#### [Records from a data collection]
• • •

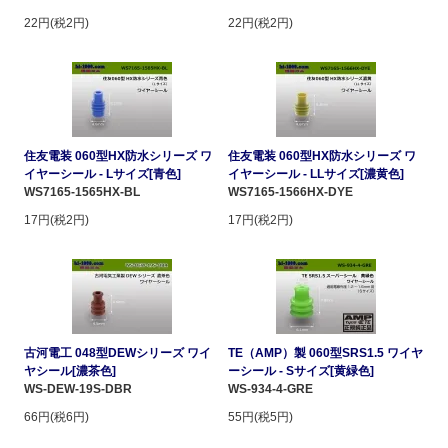
22円(税2円)
22円(税2円)
住友電装 060型HX防水シリーズ ワ
住友電装 060型HX防水シリーズ ワ
イヤーシール - Lサイズ[青色]
イヤーシール - LLサイズ[濃黄色]
WS7165-1565HX-BL
WS7165-1566HX-DYE
17円(税2円)
17円(税2円)
古河電工 048型DEWシリーズ ワイ
TE（AMP）製 060型SRS1.5 ワイヤ
ヤシール[濃茶色]
ーシール - Sサイズ[黄緑色]
WS-DEW-19S-DBR
WS-934-4-GRE
66円(税6円)
55円(税5円)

• • •

#### [Problem]
Only the lines from the line with "WS7165-1565HX-BL" to the final line of the entries are to be returned, each exactly as written, both ends included.

#### [Result below]
WS7165-1565HX-BL
WS7165-1566HX-DYE
17円(税2円)
17円(税2円)
古河電工 048型DEWシリーズ ワイ
TE（AMP）製 060型SRS1.5 ワイヤ
ヤシール[濃茶色]
ーシール - Sサイズ[黄緑色]
WS-DEW-19S-DBR
WS-934-4-GRE
66円(税6円)
55円(税5円)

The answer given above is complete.